神態描寫方面更是惟妙惟肖,細致入微,對突出蘇文紈的性格特征起到了重要作用。“孤芳自賞,落落難合”刻畫出了蘇文紈“冷美人”的形象;“雙頰涂的淡胭脂下面忽然暈出紅來,像紙上沁的油漬,頃刻布到全臉,靦腆得迷人”寫出了方鴻漸唯一對蘇小姐有好感的一瞬間蘇小姐的神態;“蘇小姐似嗔似笑”顯示出了蘇小姐看兩個男人為自己爭風吃醋時的無限滿足;初次見到孫柔嘉時“眼光從頭到腳瞥過”鄙夷之態盡顯……細膩到位的神態描寫不勝枚舉。
此外,小說中也多次對蘇文紈進行心理描寫。如“蘇小姐因為鴻漸今天沒有跟自己親近,特送他到走廊里,心里好比冷天出門,臨走還要向火爐前烤烤手。”直接展現出蘇文紈因受方鴻漸冷落而傷心落寞的心情。“心里只是快活,沒有一個成輪廓的念頭。想這兩句話:‘天上月圓,人間月半’……”,“覺得剩余的今夜只像海水浴的跳板,自己站在板的極端,會一跳沖進明天的快樂里,又興奮,又戰栗。”這兩處心理描寫極細膩地寫出了被鴻漸“吻”過后的少女般的嬌羞與興奮。
2對比手法的運用
蘇文紈的形象因小說中其他人物的對比襯托而更加飽滿。
第一個與蘇小姐形成鮮明對比的是第一個出場的女性角色——鮑小姐。這個“只穿緋霞色抹胸,海藍色貼肉短褲,漏空白皮鞋里露出涂紅的指甲”的被人稱作“熟食鋪子”的奔放女人與蘇小姐簡直是兩個極端。蘇小姐看不慣她的裝束,看不慣她的行為,看不慣她的一切,覺得自己才是有文化有素養的,自己才是留過學的中國學生應有的樣子。蘇文紈與鮑小姐之間形成了一種強烈的反差,更加鮮明地體現出蘇文紈的“假清高”,以及內心深處藏有的頑固中國封建社會的文化殘渣。

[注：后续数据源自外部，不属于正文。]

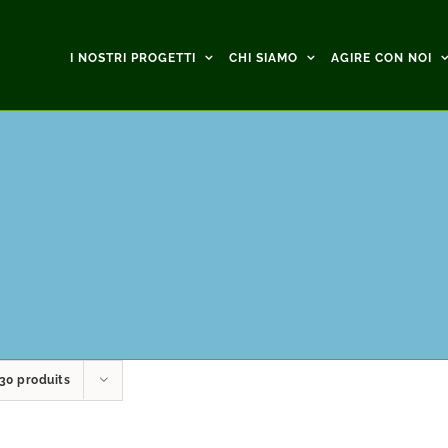
I NOSTRI PROGETTI
CHI SIAMO
AGIRE CON NOI
30 produits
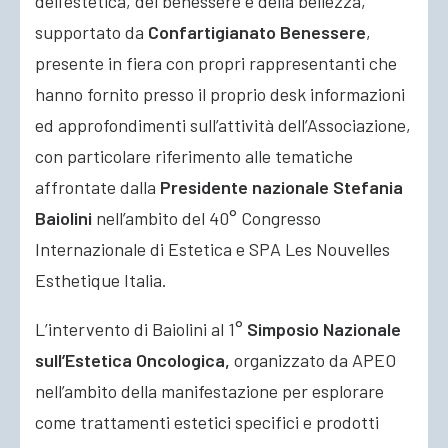
dell’estetica, del benessere e della bellezza,
supportato da
Confartigianato Benessere
,
presente in fiera con propri rappresentanti che
hanno fornito presso il proprio desk informazioni
ed approfondimenti sull’attività dell’Associazione,
con particolare riferimento alle tematiche
affrontate dalla
Presidente nazionale
Stefania
Baiolini
nell’ambito del 40° Congresso
Internazionale di Estetica e SPA Les Nouvelles
Esthetique Italia.
L’intervento di Baiolini al 1°
Simposio Nazionale
sull’Estetica Oncologica,
organizzato da APEO
nell’ambito della manifestazione per esplorare
come trattamenti estetici specifici e prodotti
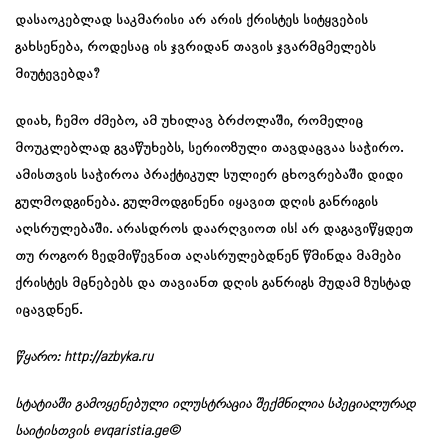
დასაოკებლად საკმარისი არ არის ქრისტეს სიტყვების
გახსენება, როდესაც ის ჯვრიდან თავის ჯვარმცმელებს
მიუტევებდა?
დიახ, ჩემო ძმებო, ამ უხილავ ბრძოლაში, რომელიც
მოუკლებლად გვაწუხებს, სერიოზული თავდაცვაა საჭირო.
ამისთვის საჭიროა პრაქტიკულ სულიერ ცხოვრებაში დიდი
გულმოდგინება. გულმოდგინენი იყავით დღის განრიგის
აღსრულებაში. არასდროს დაარღვიოთ ის! არ დაგავიწყდეთ
თუ როგორ ზედმიწევნით აღასრულებდნენ წმინდა მამები
ქრისტეს მცნებებს და თავიანთ დღის განრიგს მუდამ ზუსტად
იცავდნენ.
წყარო:
http://azbyka.ru
სტატიაში გამოყენებული ილუსტრაცია შექმნილია სპეციალურად
საიტისთვის evqaristia.ge©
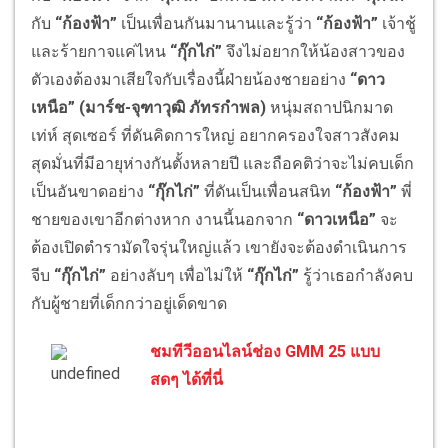
กับ
“ก้องฟ้า”
เป็นเพื่อนกันมานานและรู้ว่า
“ก้องฟ้า”
เจ้าชู้
และร้ายกาจแค่ไหน
“กุ๊กไก่”
จึงไม่อยากให้น้องสาวของ
ตัวเองต้องมาเสียใจกับเรื่องนี้ฝ่ายน้องชายอย่าง
“ดาว
เหนือ” (มาร์ช-จุฑาวุฒิ ภัทรกำพล)
หนุ่มสถาปนิกมาด
เท่ห์ สุดเซอร์ ที่ดันคิดการใหญ่ อยากครองใจสาวสังคม
สุดมั่นที่มีอายุห่างกันตั้งหลายปี และถือคติว่าจะไม่คบเด็ก
เป็นอันขาดอย่าง
“กุ๊กไก่”
ที่ดันเป็นเพื่อนสนิท
“ก้องฟ้า”
พี่
ชายของเขาอีกต่างหาก งานนี้นอกจาก
“ดาวเหนือ”
จะ
ต้องเปิดตำรามัดใจรุ่นใหญ่แล้ว เขายังจะต้องดำเนินการ
จีบ
“กุ๊กไก่”
อย่างลับๆ เพื่อไม่ให้
“กุ๊กไก่”
รู้ว่าเธอกำลังคบ
กับผู้ชายที่เด็กกว่าอยู่เด็ดขาด
ชมทีวีออนไลน์ช่อง GMM 25 แบบ
สดๆ ได้ที่นี่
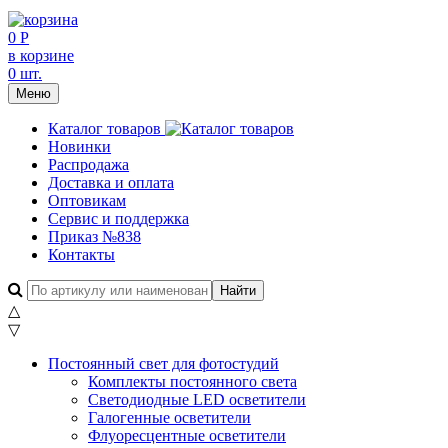
0 Р
в корзине
0 шт.
Меню
Каталог товаров
Новинки
Распродажа
Доставка и оплата
Оптовикам
Сервис и поддержка
Приказ №838
Контакты
△
▽
Постоянный свет для фотостудий
Комплекты постоянного света
Светодиодные LED осветители
Галогенные осветители
Флуоресцентные осветители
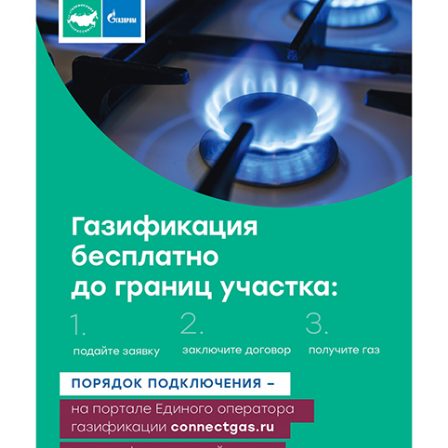
8 Авг 2026 09:18
160
«Эстафету чемпионов» провели на площади
Оленинского Дома культуры
8 Авг 2026 07:58
248
В Нелидово открылся бассейн
8 Авг 2026 05:02
258
В Тверской области провели Арбузный книжный
день
7 Авг 2026 23:02
330
В Тверской области стартовала четвертая смена:
инспекторы ГИБДД напомнили школьникам
правила безопасности в автобусах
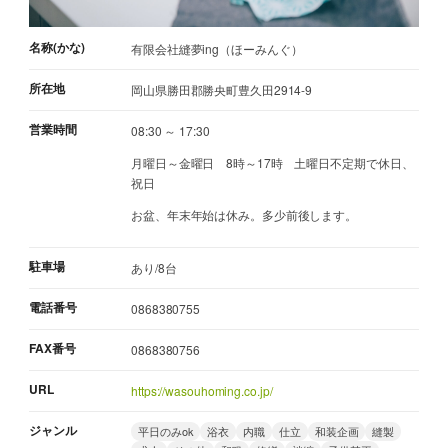
名称(かな)
有限会社縫夢ing（ほーみんぐ）
所在地
岡山県勝田郡勝央町豊久田2914-9
営業時間
08:30 ～ 17:30
月曜日～金曜日 8時～17時 土曜日不定期で休日、
祝日
お盆、年末年始は休み。多少前後します。
駐車場
あり/8台
電話番号
0868380755
FAX番号
0868380756
URL
https://wasouhoming.co.jp/
ジャンル
平日のみok
浴衣
内職
仕立
和装企画
縫製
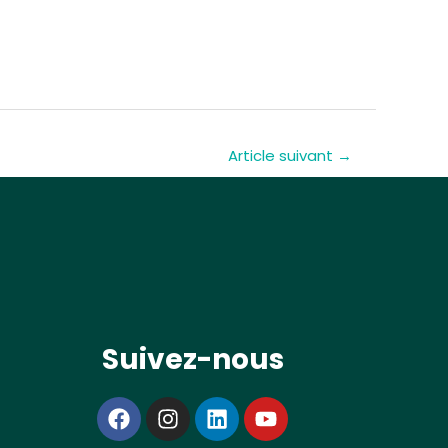
Article suivant
→
Suivez-nous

第二個與蘇小姐形成對比的是她的表妹唐曉芙。唐曉芙在蘇文紈的介紹下出場,深受男主公及讀者的喜愛,她不施粉黛卻天然動人,熱情大方、活潑開朗的性格,甜而不膩的外表,清新可人的姿態,聰明伶俐的頭腦都讓人喜歡。在這樣美麗動人的女孩子面前,蘇文紈就自然顯得世故圓滑、矯揉造作。同時唐曉芙與方鴻漸真實愛情的感覺也與蘇文紈一廂情愿方鴻漸敷衍塞責的“愛情”形成對比,映襯之下,蘇文紈確實可憐得讓人同情。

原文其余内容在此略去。